# Chicks



## 5chicksowner (Mar 27, 2013)

So one of my white leghorns has a bigger comb than my other birds. They are only a month old and they all run from my fingers when I wiggle them, except Big Comber who runs right up and pecks my fingers! Is she just more curious than the others or top of the pecking order? AAsaPleasansanswer


----------



## 5chicksowner (Mar 27, 2013)

I'm wondering if it is a rooster cause if it is I need to get rid of it(sadly no Roos where I live) Hope it's a girl otherwise my little sister will be sad (because its her chick)


----------



## ReTIRED (Mar 28, 2013)

Just _PRETEND _it's a hen.....and don't tell _ANYONE _anything different.


----------



## 5chicksowner (Mar 27, 2013)

Okay but don't they make lots of noise? My dad doesn't want one anyway!


----------



## ReTIRED (Mar 28, 2013)

Mine don't make much noise....BUT _SOME _Roosters DO *!*


----------



## Cluckspert (Mar 12, 2013)

Sounds like it is a rooster, sadly. Roosters tend to be more brave and outgoing towards people and will do anything to protect their hens. Some roosters are loud and some as as quiet as a mouse. I would hate to have to see my roosters go!


----------



## 5chicksowner (Mar 27, 2013)

Mine are RIR'S but the one I think is a rooster is a White Leghorn!
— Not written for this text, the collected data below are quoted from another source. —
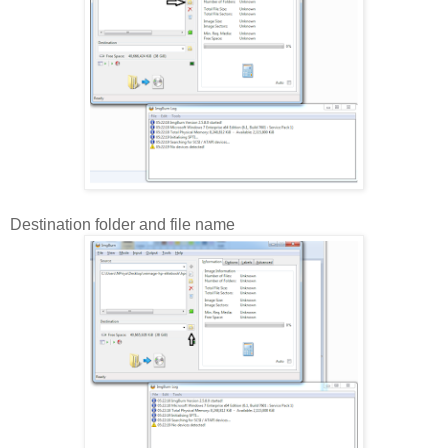
Destination folder and file name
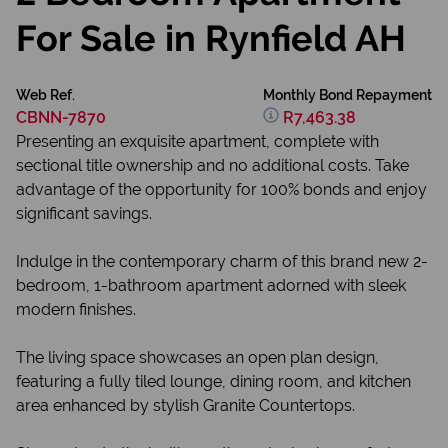
For Sale in Rynfield AH
Web Ref.
Monthly Bond Repayment
CBNN-7870
R7,463.38
Presenting an exquisite apartment, complete with
sectional title ownership and no additional costs. Take
advantage of the opportunity for 100% bonds and enjoy
significant savings.
Indulge in the contemporary charm of this brand new 2-
bedroom, 1-bathroom apartment adorned with sleek
modern finishes.
The living space showcases an open plan design,
featuring a fully tiled lounge, dining room, and kitchen
area enhanced by stylish Granite Countertops.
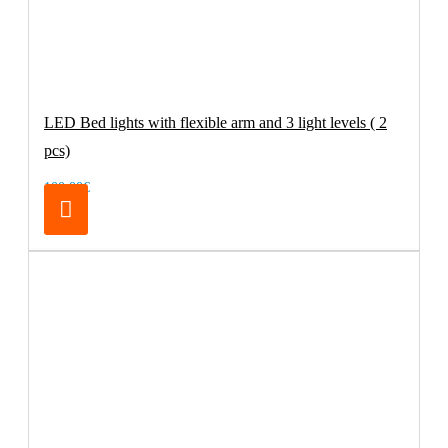
LED Bed lights with flexible arm and 3 light levels ( 2
pcs)
100.00€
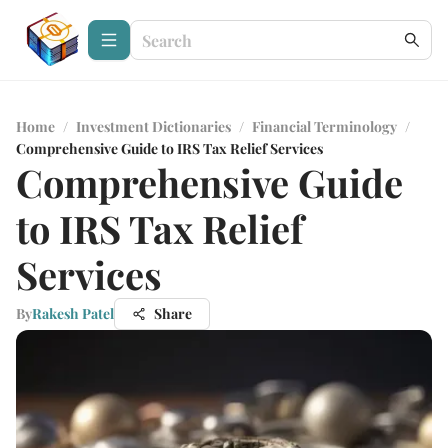
Home
/
Investment Dictionaries
/
Financial Terminology
/
Comprehensive Guide to IRS Tax Relief Services
Comprehensive Guide
to IRS Tax Relief
Services
By
Rakesh Patel
Share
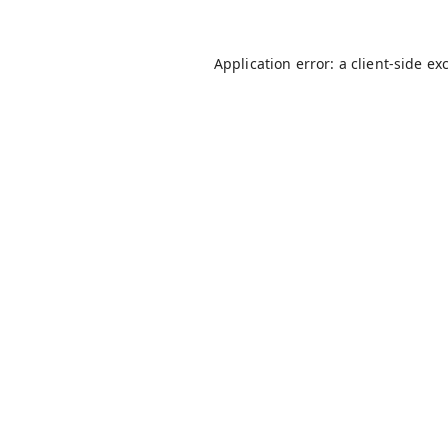
Application error: a
client
-side ex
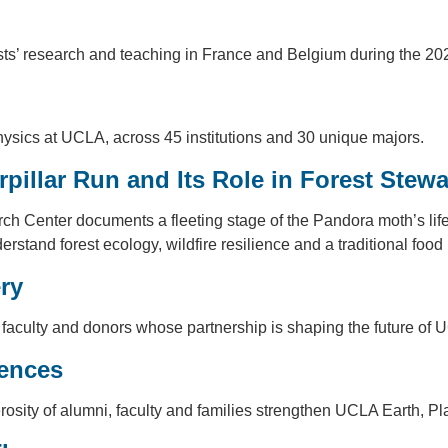
tists’ research and teaching in France and Belgium during the 
ysics at UCLA, across 45 institutions and 30 unique majors.
rpillar Run and Its Role in Forest Stew
enter documents a fleeting stage of the Pandora moth’s life c
stand forest ecology, wildfire resilience and a traditional food
ry
 faculty and donors whose partnership is shaping the future of
iences
osity of alumni, faculty and families strengthen UCLA Earth, 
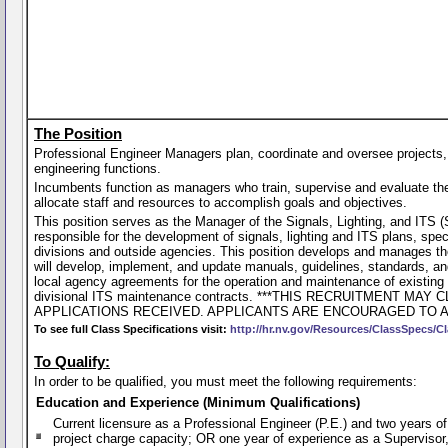
The Position
Professional Engineer Managers plan, coordinate and oversee projects
engineering functions.
Incumbents function as managers who train, supervise and evaluate the
allocate staff and resources to accomplish goals and objectives.
This position serves as the Manager of the Signals, Lighting, and ITS (
responsible for the development of signals, lighting and ITS plans, spec
divisions and outside agencies. This position develops and manages the
will develop, implement, and update manuals, guidelines, standards, and
local agency agreements for the operation and maintenance of existing
divisional ITS maintenance contracts. ***THIS RECRUITMENT
APPLICATIONS RECEIVED. APPLICANTS ARE ENCOURAGED TO A
To see full Class Specifications visit:
http://hr.nv.gov/Resources/ClassSpecs/Cl
To Qualify:
In order to be qualified, you must meet the following requirements:
Education and Experience (Minimum Qualifications)
Current licensure as a Professional Engineer (P.E.) and two years of
project charge capacity; OR one year of experience as a Supervisor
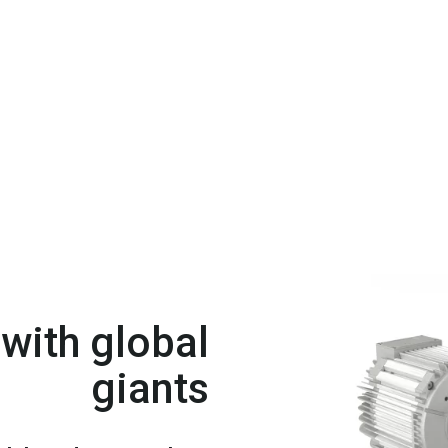
with global
giants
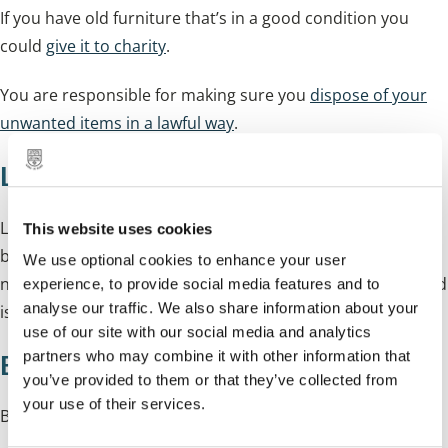
If you have old furniture that’s in a good condition you
could
give it to charity
.
You are responsible for making sure you
dispose of your
unwanted items in a lawful way
.
Love Junk
LoveJunk is an online marketplace for the collection of
This website uses cookies
bulky waste, furniture and appliances. It matches you to
We use optional cookies to enhance your user
nearby licensed waste carriers and also reuse charities and
experience, to provide social media features and to
analyse our traffic. We also share information about your
is free to use. For more information please visit
LoveJunk
.
use of our site with our social media and analytics
partners who may combine it with other information that
Before you book your collection
you’ve provided to them or that they’ve collected from
your use of their services.
Before you book your collection please read our:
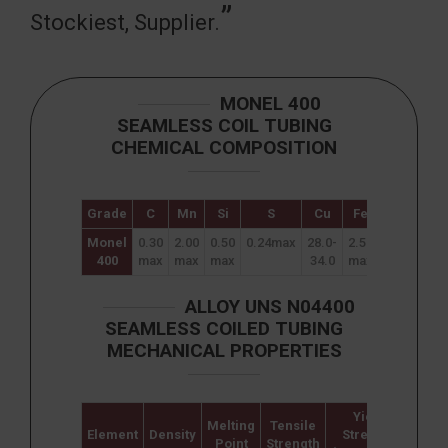
Stockiest, Supplier.
MONEL 400
SEAMLESS COIL TUBING
CHEMICAL COMPOSITION
Grade
C
Mn
Si
S
Cu
Fe
Ni
Cr
Monel
0.30
2.00
0.50
0.24max
28.0-
2.50
63.00
–
400
max
max
max
34.0
max
min
ALLOY UNS N04400
SEAMLESS COILED TUBING
MECHANICAL PROPERTIES
Yield
Melting
Tensile
Element
Density
Strength
Elon
Point
Strength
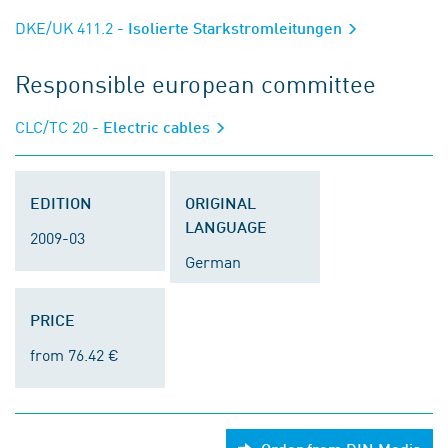
DKE/UK 411.2
- Isolierte Starkstromleitungen
Responsible european committee
CLC/TC 20
- Electric cables
EDITION
ORIGINAL
LANGUAGE
2009-03
German
PRICE
from 76.42 €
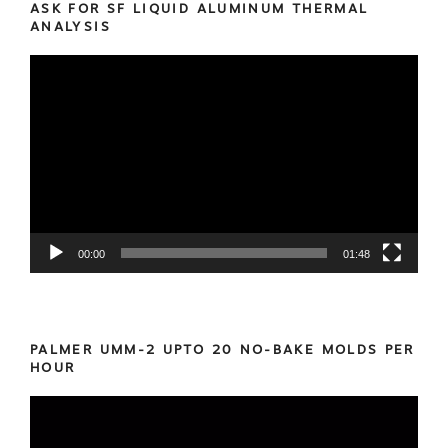
ASK FOR SF LIQUID ALUMINUM THERMAL
ANALYSIS
Video
Player
00:00
01:48
PALMER UMM-2 UPTO 20 NO-BAKE MOLDS PER
HOUR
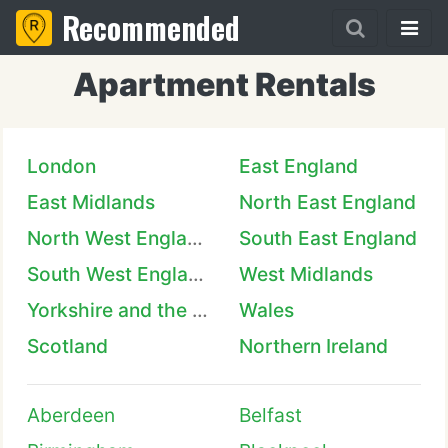
Recommended
Apartment Rentals
London
East England
East Midlands
North East England
North West England
South East England
South West England
West Midlands
Yorkshire and the Humber
Wales
Scotland
Northern Ireland
Aberdeen
Belfast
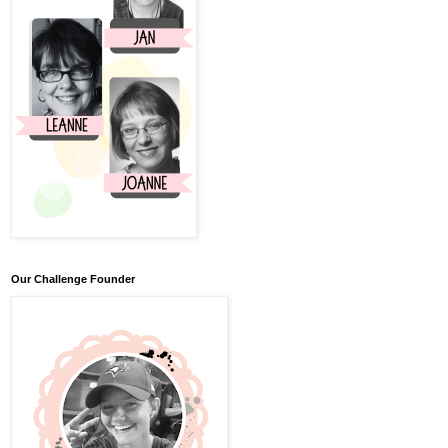
Our Challenge Founder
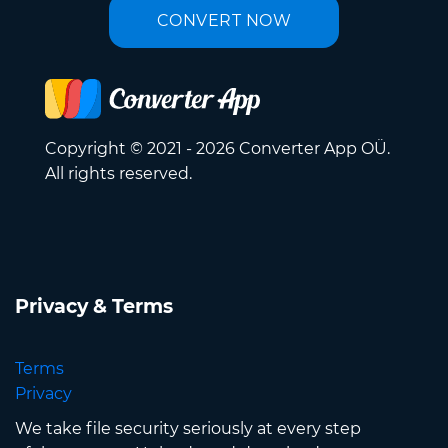
CONVERT NOW
Copyright © 2021 - 2026 Converter App OÜ.
All rights reserved.
Privacy & Terms
Terms
Privacy
We take file security seriously at every step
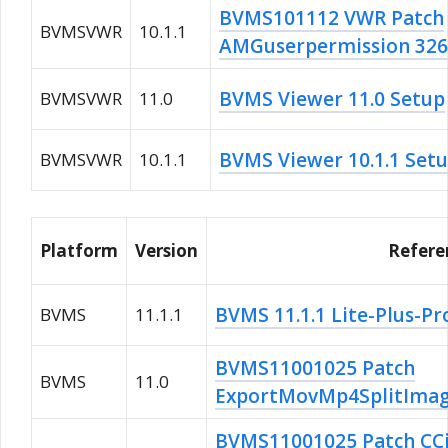
BVMS101112 VWR Patch
BVMSVWR
10.1.1
AMGuserpermission 32
BVMS Viewer 11.0 Setup
BVMSVWR
11.0
BVMS Viewer 10.1.1 Set
BVMSVWR
10.1.1
Platform
Version
Refere
BVMS 11.1.1 Lite-Plus-Pr
BVMS
11.1.1
BVMS11001025 Patch
BVMS
11.0
ExportMovMp4SplitImag
BVMS11001025 Patch CCi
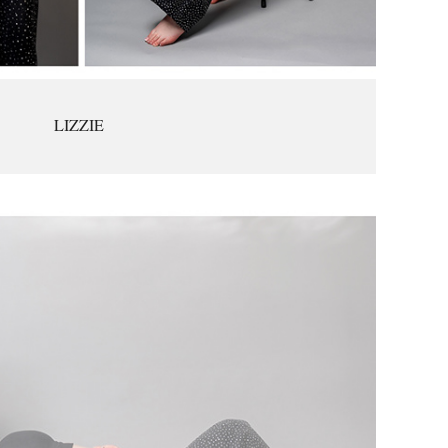
LIZZIE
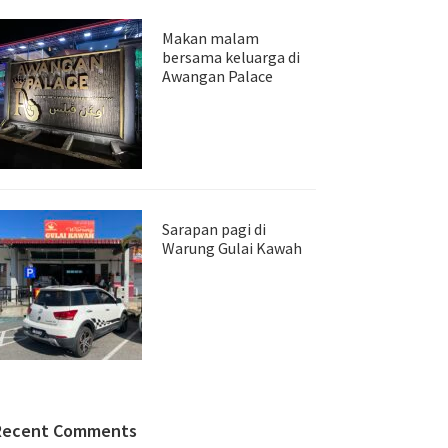
Makan malam
bersama keluarga di
Awangan Palace
Sarapan pagi di
Warung Gulai Kawah
Recent Comments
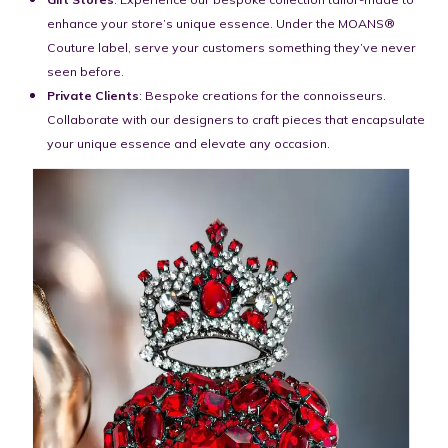
enhance your store’s unique essence. Under the MOANS®
Couture label, serve your customers something they’ve never
seen before.
Private Clients
: Bespoke creations for the connoisseurs.
Collaborate with our designers to craft pieces that encapsulate
your unique essence and elevate any occasion.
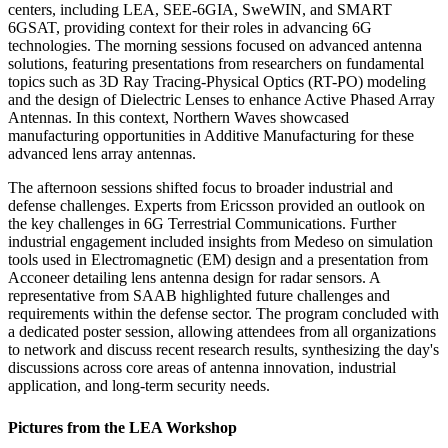
centers, including LEA, SEE-6GIA, SweWIN, and SMART
6GSAT, providing context for their roles in advancing 6G
technologies. The morning sessions focused on advanced antenna
solutions, featuring presentations from researchers on fundamental
topics such as 3D Ray Tracing-Physical Optics (RT-PO) modeling
and the design of Dielectric Lenses to enhance Active Phased Array
Antennas. In this context, Northern Waves showcased
manufacturing opportunities in Additive Manufacturing for these
advanced lens array antennas.
The afternoon sessions shifted focus to broader industrial and
defense challenges. Experts from Ericsson provided an outlook on
the key challenges in 6G Terrestrial Communications. Further
industrial engagement included insights from Medeso on simulation
tools used in Electromagnetic (EM) design and a presentation from
Acconeer detailing lens antenna design for radar sensors. A
representative from SAAB highlighted future challenges and
requirements within the defense sector. The program concluded with
a dedicated poster session, allowing attendees from all organizations
to network and discuss recent research results, synthesizing the day's
discussions across core areas of antenna innovation, industrial
application, and long-term security needs.
Pictures from the LEA Workshop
Thanks for the advice!


----------



## 5chicksowner (Mar 27, 2013)

For SOME reason my dad doesn't want little chicks around!


----------



## ReTIRED (Mar 28, 2013)

MY "White Leghorn" Rooster is very quiet....as are my other 2 Roosters. The Buff Orpington Rooster is also quiet.
The BOSS Rooster, a Brown Leghorn, _usually _does a "Cock-a-doodle-do" in the Mornings....but he doesn't over-do it.


----------



## 5chicksowner (Mar 27, 2013)

In the morning or just late in the day? My neighborhood is close packed and my neighbors are grouchy so ya.


----------



## 5chicksowner (Mar 27, 2013)

Like what time does he normally crow? 6:00AM? Or later? Need to know!


----------



## ReTIRED (Mar 28, 2013)

He crows just as the Sun comes up....usually.....And that's it...._so far....._


----------



## 5chicksowner (Mar 27, 2013)

Ok that's not to bad! My chick is pecking the screen as I write this!


----------